This property is of course dependent on the form of the Activation Function used, but it has been proven to be true for the most commonly used functions. Hence it should be possible to solve any classification problem with a Dense Feed Forward Network containing a single layer. However the theorem does not specify the number of hidden nodes needed for a particular problem.
In practice, the following has been observed that to increase the modeling power of a DLN, it is advantageous to add Hidden Layers, becuase of the following reasons:
More layers allow the model to develop an hierarchical representation of the input data, which simplifies the task of the linear classifier in the final layer.
Having additional layers increases the amount of non-linearity and thus the modeling capacity.
This still begs the question of how wide should the network be. There has been some progress on this recently more recently [Li, Xu, et.al] (https://arxiv.org/pdf/1712.09913.pdf), and their key finding is shown in the Figure convnet46.
#convnet46
nb_setup.images_hconcat(["DL_images/convnet46.png"], width=700)
As illustrated in the figure, the width of the network has a critical effect on the smoothness of its Loss Function. The figure shows four contour plots for the Loss Function of an increasingly wider network, and as can be seen the Loss Function landscape becomes progressively smoother as we move from left to right. This makes the optimization task much easier. This effect is more pronounced for the very deep networks with hundreds of layers that we will study later in the course, and less of an issue in a network with only a few layers.
If the Loss Function is highly chaotic as in the leftmost plot, then this causes the optimization becomes highly dependent on the initialization values, since a bad initialization can cause the trajectory to get caught in the ups and downs of the uneven loss landscape.

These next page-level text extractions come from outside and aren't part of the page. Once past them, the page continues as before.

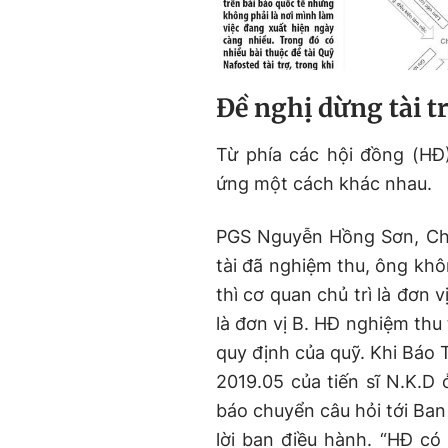
Đề nghị dừng tài t
Từ phía các hội đồng (H
ứng một cách khác nhau.
PGS Nguyễn Hồng Sơn, Chủ 
tài đã nghiệm thu, ông kh
thì cơ quan chủ trì là đơn v
là đơn vị B. HĐ nghiệm thu 
quy định của quỹ. Khi Báo 
2019.05 của tiến sĩ N.K.D 
báo chuyển câu hỏi tới Ban
lời ban điều hành. “HĐ có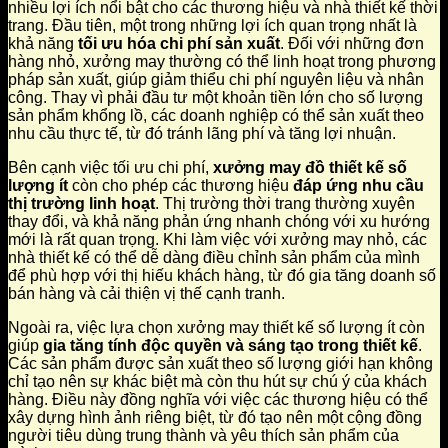
nhiều lợi ích nổi bật cho các thương hiệu và nhà thiết kế thời
trang. Đầu tiên, một trong những lợi ích quan trọng nhất là
khả năng
tối ưu hóa chi phí sản xuất
. Đối với những đơn
hàng nhỏ, xưởng may thường có thể linh hoạt trong phương
pháp sản xuất, giúp giảm thiểu chi phí nguyên liệu và nhân
công. Thay vì phải đầu tư một khoản tiền lớn cho số lượng
sản phẩm khổng lồ, các doanh nghiệp có thể sản xuất theo
nhu cầu thực tế, từ đó tránh lãng phí và tăng lợi nhuận.
Bên cạnh việc tối ưu chi phí,
xưởng may đồ thiết kế số
lượng ít
còn cho phép các thương hiệu
đáp ứng nhu cầu
thị trường linh hoạt
. Thị trường thời trang thường xuyên
thay đổi, và khả năng phản ứng nhanh chóng với xu hướng
mới là rất quan trọng. Khi làm việc với xưởng may nhỏ, các
nhà thiết kế có thể dễ dàng điều chỉnh sản phẩm của mình
để phù hợp với thị hiếu khách hàng, từ đó gia tăng doanh số
bán hàng và cải thiện vị thế cạnh tranh.
Ngoài ra, việc lựa chọn xưởng may thiết kế số lượng ít còn
giúp
gia tăng tính độc quyền và sáng tạo trong thiết kế
.
Các sản phẩm được sản xuất theo số lượng giới hạn không
chỉ tạo nên sự khác biệt mà còn thu hút sự chú ý của khách
hàng. Điều này đồng nghĩa với việc các thương hiệu có thể
xây dựng hình ảnh riêng biệt, từ đó tạo nên một cộng đồng
người tiêu dùng trung thành và yêu thích sản phẩm của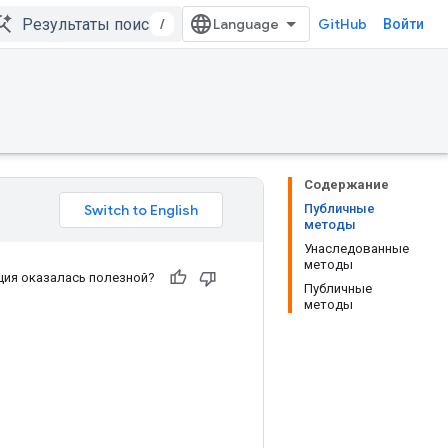
/
GitHub
Войти
Содержание
Публичные
методы
Унаследованные
методы
ия оказалась полезной?
Публичные
методы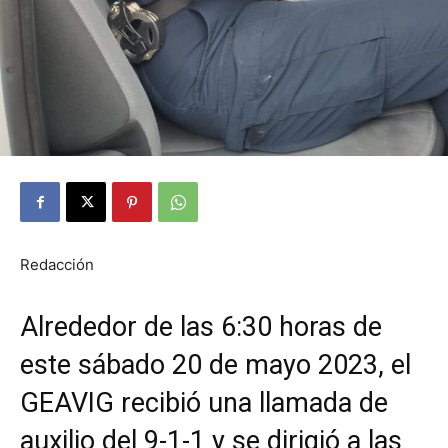
Redacción
Alrededor de las 6:30 horas de
este sábado 20 de mayo 2023, el
GEAVIG recibió una llamada de
auxilio del 9-1-1 y se dirigió a las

Increasing the width of the network promotes flat minimizers and prevents the transition to chaotic behavior, which also improces the generalization ability for the network.
The other question that we raised is whether the DLN performance keeps improving as we add more and more Hidden Layers. This is actually not the case, the model performance is constrained due to the following factors:
The Vanishing Gradient Problem: In order to train a multilayer Deep Feed Forward Network, the gradients $\frac{\partial L}{\partial w^{(r)}_{ij}}$ and $\frac{\partial L}{\partial b^{(r)}_i}$ have to be computed. It turns that if the number of layers is large, the gradients of the weights that are either in the first few layers or the last few layers, converge towards zero as the training progresses. Once this happens, the corresponding weights stop adapting to new training data, and thus the training process grinds to a halt. This phenomena is known as the Vanishing Gradient problem, and its causes are explained in detail in Chapter GradientDescentTechniques. In addition adding more layers layers makes the Loss Landscape more chaotic as shown in Figure convnet46 which makes optimization very difficult. This problem contrains the number of layers that can be added to the network to asbout 20 or so, without degrading the training process. In order to get around this problem, we can increase the width of the network as explained above, or use a recent advance in DLN architecture called Residual Connections which allows much deeper networks containing hundreds of layers.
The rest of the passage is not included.